I once received an email from a new subscriber to my newsletter. The message was quite long and didn’t contain a single paragraph break—not one. I found myself confused as I read because all the various points he was making began to blur together into an enormous block of text.
(He also didn’t capitalize any words, even those at the beginning of a sentence, but that is a separate blog post.)
Somewhere in his message the man mentioned that he is an aspiring novelist, so when I replied to thank him for getting in touch, I also gently suggested that in future correspondence he employ paragraph breaks to keep the recipient’s interest from straying. I even included a smiley face so he would know I was trying to be helpful, not mean.
He didn’t listen.
Over the next couple days he sent me three or four more emails, each one a massive paragraph that had me squinting at my computer screen. (Massive as in longer than this entire blog post.) I don’t think I even finished reading the last message because I just couldn’t take it anymore.
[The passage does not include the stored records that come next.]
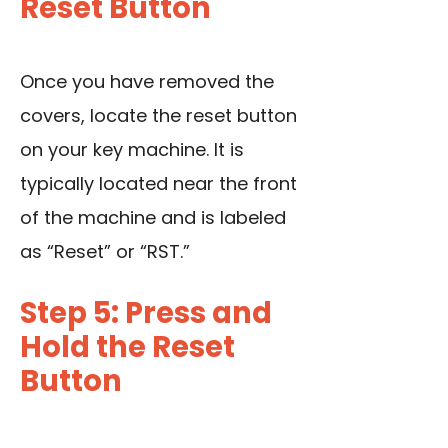
Reset Button
Once you have removed the
covers, locate the reset button
on your key machine. It is
typically located near the front
of the machine and is labeled
as “Reset” or “RST.”
Step 5: Press and
Hold the Reset
Button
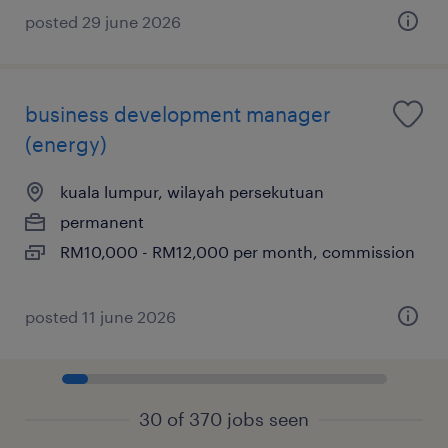
posted 29 june 2026
business development manager
(energy)
kuala lumpur, wilayah persekutuan
permanent
RM10,000 - RM12,000 per month, commission
posted 11 june 2026
30 of 370 jobs seen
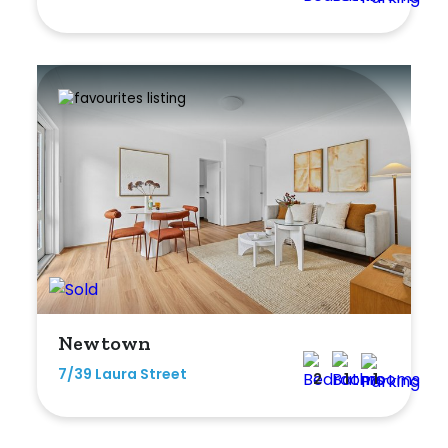
Newtown
7/39 Laura Street
2
1
1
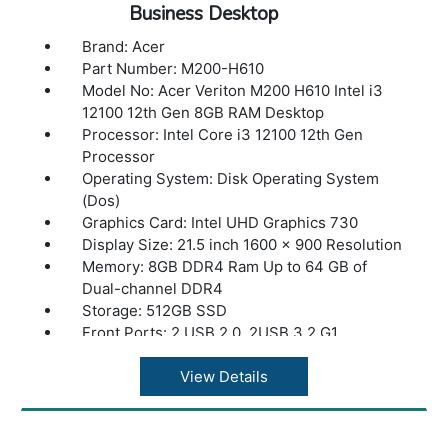
Business Desktop
Brand: Acer
Part Number: M200-H610
Model No: Acer Veriton M200 H610 Intel i3
12100 12th Gen 8GB RAM Desktop
Processor: Intel Core i3 12100 12th Gen
Processor
Operating System: Disk Operating System
(Dos)
Graphics Card: Intel UHD Graphics 730
Display Size: 21.5 inch 1600 x 900 Resolution
Memory: 8GB DDR4 Ram Up to 64 GB of
Dual-channel DDR4
Storage: 512GB SSD
Front Ports: 2 USB 2.0, 2USB 3.2 G1
Rear Ports :2 USB 2.0, 2USB 3.2 G2
Ethernet (LAN) Capability: LAN – Gigabit
View Details
Ethernet LAN
Power Supply: 200W
Accessories: USB Keyboard and Mouse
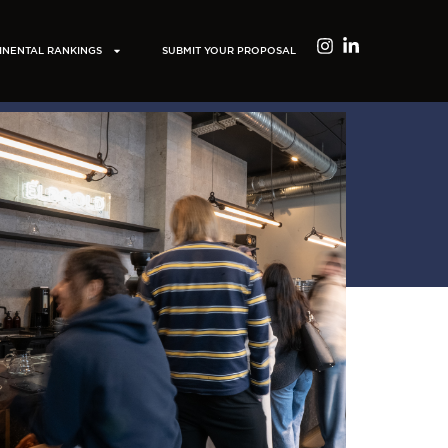
INENTAL RANKINGS
SUBMIT YOUR PROPOSAL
He is a very pleasant man, and clearly very bright, but his writing is weighed down by this one tic that unfortunately overshadows the intended meaning of his words. If this is the impact the tic has on a few emails to me, I can only imagine what it’s doing to the novel he’s working on.
The lesson here is this: Whether it’s an email to a friend or a scene in your novel, keep the reader in mind as you write. Breaking up text not only allows the most salient points to have their chance in the spotlight, it also keeps your readers from losing focus—and interest.